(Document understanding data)
■ ■ ■ ■ ■ ■ ■
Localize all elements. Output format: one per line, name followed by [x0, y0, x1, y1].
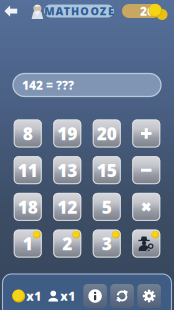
button[interactable]: Players x1 — [48, 288, 75, 304]
button[interactable]: Back — [1, 1, 21, 21]
staticText: 142 = ??? — [22, 77, 74, 93]
button[interactable]: 12 — [53, 193, 81, 221]
button[interactable]: Multiply — [132, 193, 160, 221]
button[interactable]: Hint 3 — [93, 230, 121, 258]
button[interactable]: 18 — [14, 193, 42, 221]
button[interactable]: Coins x1 — [12, 288, 41, 304]
button[interactable]: 19 — [53, 120, 81, 148]
button[interactable]: Plus — [132, 120, 160, 148]
staticText: x1 — [26, 288, 41, 304]
staticText: 19 — [57, 122, 77, 145]
staticText: 2 — [62, 232, 72, 255]
staticText: MATHOOZE — [44, 4, 114, 18]
button[interactable]: 8 — [14, 120, 42, 148]
button[interactable]: Restart — [110, 284, 134, 308]
button[interactable]: 5 — [93, 193, 121, 221]
staticText: 3 — [102, 232, 112, 255]
staticText: 11 — [18, 159, 38, 182]
button[interactable]: Hint 2 — [53, 230, 81, 258]
button[interactable]: Hint 1 — [14, 230, 42, 258]
button[interactable]: Settings — [137, 284, 161, 308]
button[interactable]: Info — [83, 284, 107, 308]
button[interactable]: 13 — [53, 156, 81, 184]
staticText: 20 — [97, 122, 117, 145]
staticText: 12 — [57, 195, 77, 218]
staticText: 5 — [102, 195, 112, 218]
button[interactable]: Solve — [132, 230, 160, 258]
staticText: 26 — [140, 3, 154, 19]
staticText: 1 — [23, 232, 33, 255]
staticText: 15 — [97, 159, 117, 182]
button[interactable]: 15 — [93, 156, 121, 184]
staticText: 8 — [23, 122, 33, 145]
staticText: 18 — [18, 195, 38, 218]
button[interactable]: 20 — [93, 120, 121, 148]
button[interactable]: Minus — [132, 156, 160, 184]
button[interactable]: 11 — [14, 156, 42, 184]
button[interactable]: 26 coins — [122, 1, 174, 21]
staticText: 13 — [57, 159, 77, 182]
staticText: x1 — [60, 288, 75, 304]
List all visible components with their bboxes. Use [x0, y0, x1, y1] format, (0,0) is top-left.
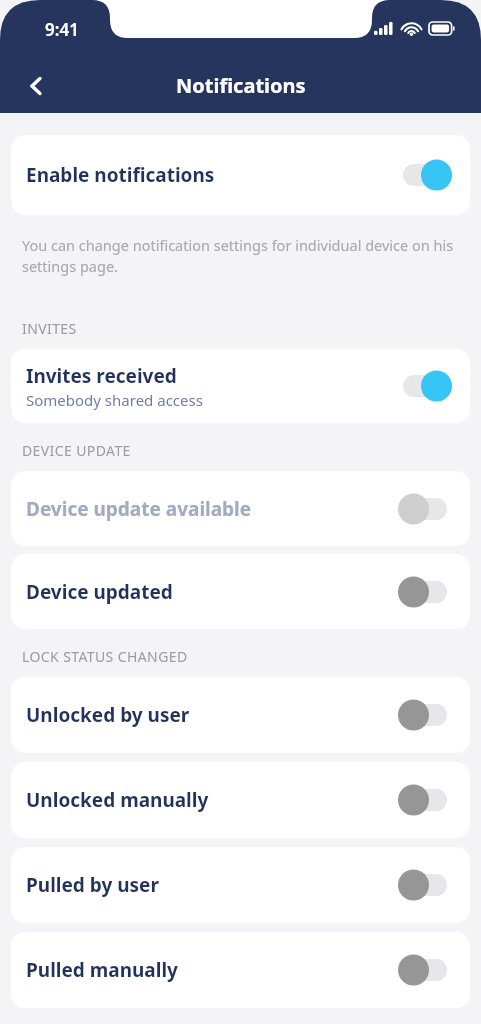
- button[interactable]: Invites received: [11, 349, 470, 423]
- button[interactable]: Switch off: [398, 698, 452, 732]
- staticText: Invites received: [26, 363, 177, 389]
- button[interactable]: Device updated: [11, 554, 470, 629]
- staticText: Device update available: [26, 496, 252, 522]
- button[interactable]: Back: [12, 62, 60, 110]
- staticText: Enable notifications: [26, 162, 215, 188]
- staticText: 9:41: [45, 18, 79, 41]
- staticText: LOCK STATUS CHANGED: [22, 647, 188, 666]
- staticText: Pulled by user: [26, 872, 159, 898]
- button[interactable]: Switch off: [398, 953, 452, 987]
- button[interactable]: Switch on: [398, 158, 452, 192]
- button[interactable]: Unlocked manually: [11, 762, 470, 838]
- button[interactable]: Switch off: [398, 492, 452, 526]
- staticText: Somebody shared access: [26, 390, 203, 410]
- staticText: Device updated: [26, 579, 173, 605]
- button[interactable]: Switch off: [398, 783, 452, 817]
- staticText: DEVICE UPDATE: [22, 441, 131, 460]
- button[interactable]: Pulled manually: [11, 932, 470, 1008]
- button[interactable]: Device update available: [11, 471, 470, 546]
- button[interactable]: Switch off: [398, 868, 452, 902]
- staticText: Unlocked by user: [26, 702, 190, 728]
- staticText: You can change notification settings for…: [22, 235, 465, 277]
- button[interactable]: Switch off: [398, 575, 452, 609]
- button[interactable]: Unlocked by user: [11, 677, 470, 753]
- staticText: INVITES: [22, 319, 77, 338]
- staticText: Pulled manually: [26, 957, 178, 983]
- button[interactable]: Pulled by user: [11, 847, 470, 923]
- button[interactable]: Switch on: [398, 369, 452, 403]
- button[interactable]: Enable notifications: [11, 135, 470, 215]
- staticText: Unlocked manually: [26, 787, 209, 813]
- staticText: Notifications: [176, 72, 306, 99]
■ ■ ■ ■ ■ ■ ■
Look over the data above and show each line that contains "manually".

** RESPONSE BOX **
- button[interactable]: Unlocked manually: [11, 762, 470, 838]
- button[interactable]: Pulled manually: [11, 932, 470, 1008]
- staticText: Pulled manually: [26, 957, 178, 983]
- staticText: Unlocked manually: [26, 787, 209, 813]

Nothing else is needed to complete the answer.